Затем — диплом о высшем образовании,
Письма, написанные до появления электронной почты, и письма, написанные по электронной почте, которые Банни распечатала в заблуждении, весьма унизительном, что ее переписка когда-нибудь сможет представлять интерес для аспирантов будущих поколений.
Открытка на день рождения от Стеллы.
Так же как Банни сохраняла когда-то билеты и программки с футбольных матчей на первенство средних школ, впоследствии она сохранила записку, которую почти двадцать лет назад вручил ей, направляясь к выходу мимо ее стола, мужчина в ресторане:
Спичечные коробки из заведений, давно уже не существующих: «Трейдер Викс», «Русская чайная».

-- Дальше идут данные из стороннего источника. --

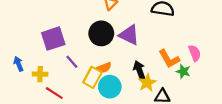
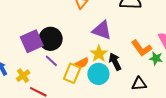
black circle: (101, 33) -> (51, 39), moved
yellow cross: (40, 74) -> (23, 76), turned -32
yellow star: (147, 83) -> (99, 54), moved
cyan circle: (110, 87) -> (98, 74), moved

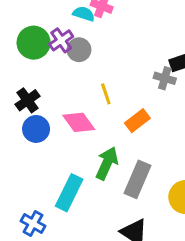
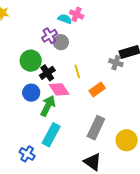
green circle: (34, 43) -> (31, 61), moved
black cross: (28, 100) -> (47, 73), moved
green arrow: (107, 163) -> (48, 106), moved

Открытки на День матери, подписанные (рукой Альби)
Три фотографии, на которых Банни и Альби в день, когда они поженились, стоят перед Ратушей. Еще на одной фотографии — Банни с двумя своими сестрами: три девочки сидят на диване. С одного бока — шестнадцатилетняя Николь, с другого — Дон, которой тогда было десять, и между ними — четырнадцатилетняя Банни, незадолго до этого пополневшая.
Они нарядились на свадьбу своей кузины Лоры. Банни в талии жало платье. Сестры радостно улыбаются по команде «Улыбочку!». Банни по команде «Улыбочку!» улыбаться отказалась.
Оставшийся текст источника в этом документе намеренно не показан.